Saved data entries ->
━━━━━━
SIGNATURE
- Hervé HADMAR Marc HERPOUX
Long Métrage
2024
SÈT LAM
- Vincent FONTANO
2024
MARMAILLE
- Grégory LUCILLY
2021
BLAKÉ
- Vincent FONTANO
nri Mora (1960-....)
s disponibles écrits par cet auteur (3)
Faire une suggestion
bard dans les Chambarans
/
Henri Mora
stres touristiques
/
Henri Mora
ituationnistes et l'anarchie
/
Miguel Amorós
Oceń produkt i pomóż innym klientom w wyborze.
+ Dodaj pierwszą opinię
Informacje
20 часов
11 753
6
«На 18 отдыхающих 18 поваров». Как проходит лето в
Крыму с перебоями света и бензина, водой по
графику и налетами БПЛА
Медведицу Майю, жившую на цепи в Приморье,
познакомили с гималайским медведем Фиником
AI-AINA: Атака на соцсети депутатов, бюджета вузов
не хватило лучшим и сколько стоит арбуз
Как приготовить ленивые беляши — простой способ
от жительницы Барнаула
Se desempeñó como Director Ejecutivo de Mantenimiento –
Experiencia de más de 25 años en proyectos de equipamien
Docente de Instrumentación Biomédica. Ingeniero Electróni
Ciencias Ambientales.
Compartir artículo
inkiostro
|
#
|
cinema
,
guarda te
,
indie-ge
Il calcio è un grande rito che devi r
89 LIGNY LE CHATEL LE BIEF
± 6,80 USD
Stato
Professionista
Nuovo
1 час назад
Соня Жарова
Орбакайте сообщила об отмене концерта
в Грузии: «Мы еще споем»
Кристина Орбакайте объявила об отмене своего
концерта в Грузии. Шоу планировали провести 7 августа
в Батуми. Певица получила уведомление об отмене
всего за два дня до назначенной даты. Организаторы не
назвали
━━━━━━
WHAT YOU NEED TO DO ->
Would you copy, unchanged, the stretch of the records above that begins at the line containing "Long Métrage" and ends at the line containing "Miguel Amorós", and only that?

ANSWER AREA ->
Long Métrage
2024
SÈT LAM
- Vincent FONTANO
2024
MARMAILLE
- Grégory LUCILLY
2021
BLAKÉ
- Vincent FONTANO
nri Mora (1960-....)
s disponibles écrits par cet auteur (3)
Faire une suggestion
bard dans les Chambarans
/
Henri Mora
stres touristiques
/
Henri Mora
ituationnistes et l'anarchie
/
Miguel Amorós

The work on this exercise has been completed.